On my first post below, Bob O’Hara commented that I must be sad at the passing of the inventor of superglue. Yes, I’m sad but what a legacy to leave behind. Like many discoveries, superglue was discovered by chance whilst looking for something else. Two scientists working for the Kodak laboratories in 1942 were trying to find a transparent plastic (which is a polymer with additives in it) that could be used for gun sights. Dr Harry Coover, who sadly died last week, and Fred Joyner discovered that compounds called cyanoacrylates could stick pretty much anything together. Cyanoacrylate refers to the key parts of the molecules and a few different variations can be made. When cyanoacrylates come into contact with small molecules like water, they polymerise up to form long chains. That’s why superglue has to be kept in a moisture free container. Polymerisation is the process where lots of small molecules, called monomers, react with one another to form long polymers. These long chains bond the surfaces together when used as a glue.
Methyl cyanoacrylate. The 'methyl' bit is the CH3 on the right. The 'cyano' bit is the N with three lines drawn to the next atom which is a carbon (by convention, not shown, just represented by a bend in the line or a change from multiple bonds to single bonds). Cyano sounds a bit like cyanide and they have the same elements but are very different in behaviour. Cyanide is a N, nitrogen atom, with three lines (bonds) to C, carbon and a negative charge. In this molecule the CN bit is very tightly bonded to the rest of the molecule and therefore very different to cyanide.The acrylate bit is basically the rest of the molecule!
This is what happens when molecules like the one above join up to form a polymer. The R groups at the bottom can be methyl like above, or another organic group. These polymers can be very long molecules with molecular masses many hundreds of thousands of times heavier than water.
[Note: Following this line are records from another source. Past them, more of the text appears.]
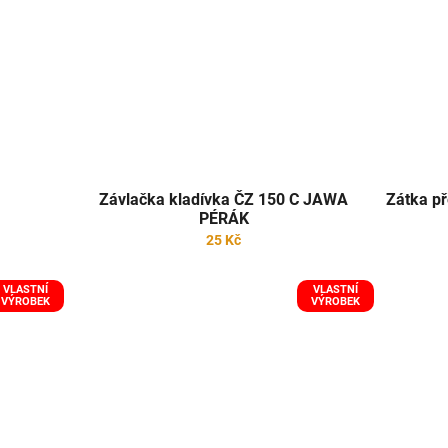
Závlačka kladívka ČZ 150 C JAWA
Zátka p
PÉRÁK
25 Kč
VLASTNÍ
VLASTNÍ
VÝROBEK
VÝROBEK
A lot of people use superglue to seal cuts, and some people may recall an episode of House set at the South Pole where the base medic seals a wound in a workers leg with superglue. Medical grade superglue is available, and the main difference is a long chain added onto the monomers. This makes the glue less irritating to the skin when applied.
2- Octyl acryalte. This is the monomer that may be used in medical grade products. The main difference is the methyl group has been replaced by a much longer octyl group that behaves like an oil.
Superglue is also quite commonly used in forensic science applications where it is used to enhance latent fingerprints on non-porous surfaces like glass or metal. In this case the monomers are warmed gently (many having boiling points below that of water), and the fumes rise up and react with substances left behind in the fingerprint, and with moisture from the air. This leaves a thin film of white polymer where contact with the fingerprint substances was made, allowing the ridge detail to be visualised and the print compared to reference prints.
The great thing about people like Dr Harry Coover, and the hundreds of researchers and scientists like him, is that they leave behind things that make small yet measurable differences in people’s lives. Your world might not end because you can’t stick something back together, but its probably better when you can, because of products like Superglue.